At the beginning of the market was this beautifully decorated building.
We spent so much time watching the dancers that the market was closing just as we started to shop but we did get some awesome freshly baked bread and cheese. We passed a Jeff de Bruges ice cream vendor who sold us some really delicious cones.
Rue Mouffetard is a street leading toward the Sorbonne, with lots of interesting shops and small restaurants with good prices.
We chose this one because the quiches in the window looked really good. The restaurant was so tiny the waitress hardly had room to walk between the 6 tables to the back. She had a microwave at the front where she heated slices of quiche she took from the window display, then put some greens on the plate and served them. They made their own ginger lemonade. I had an asparagus quiche. The texture was soft and creamy.
We tried an apricot tart for dessert, but it wasn't nearly as good as Susan's tarts at the Village Feinkost.
We walked to the Sorbonne and visited the Pantheon in the Latin Quarter.
The inside was beautiful.
This is where the first demonstration of the movement of the earth was demonstrated by Foucault using his pendulum to track the movement. The pendulum was at 1600 when we arrived and 1700 when we left, proving that the earth had rotated beneath it.
This is a the ceiling where the pendulum is suspended.
We also went downstairs to the crypts where Alexander Dumas, Victor Hugo, Emile Zola, Marie and Pierre Curie, Carnot, Louis Braille, and many other notable people are buried.

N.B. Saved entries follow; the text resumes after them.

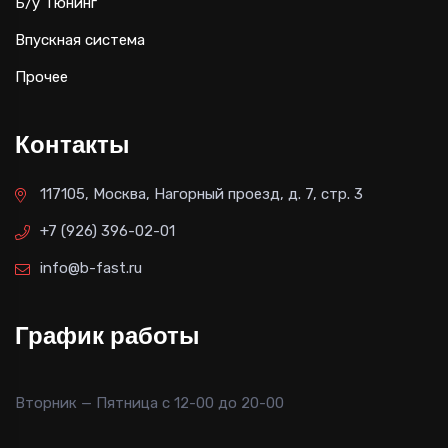
Б/у Тюнинг
Впускная система
Прочее
Контакты
117105, Москва, Нагорный проезд, д. 7, стр. 3
+7 (926) 396-02-01
info@b-fast.ru
График работы
Вторник — Пятница с 12-00 до 20-00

Then we headed back to our apartment for a quick dinner. The Louvre was open for free entrance until midnight so we figured this would be a good time to visit it. We didn't take any photos but we saw the Venus de Milo and the Mona Lisa and some of the other Italian paintings. Since the Louvre was pretty crowded and we were tired, we decided to head home, stopping at the Arche de Triomphe on our way home. The stairs to the top were closed because it was midnight. I can't say we were terribly disappointed not to climb that set of stairs although I'm sure it would have been worth it.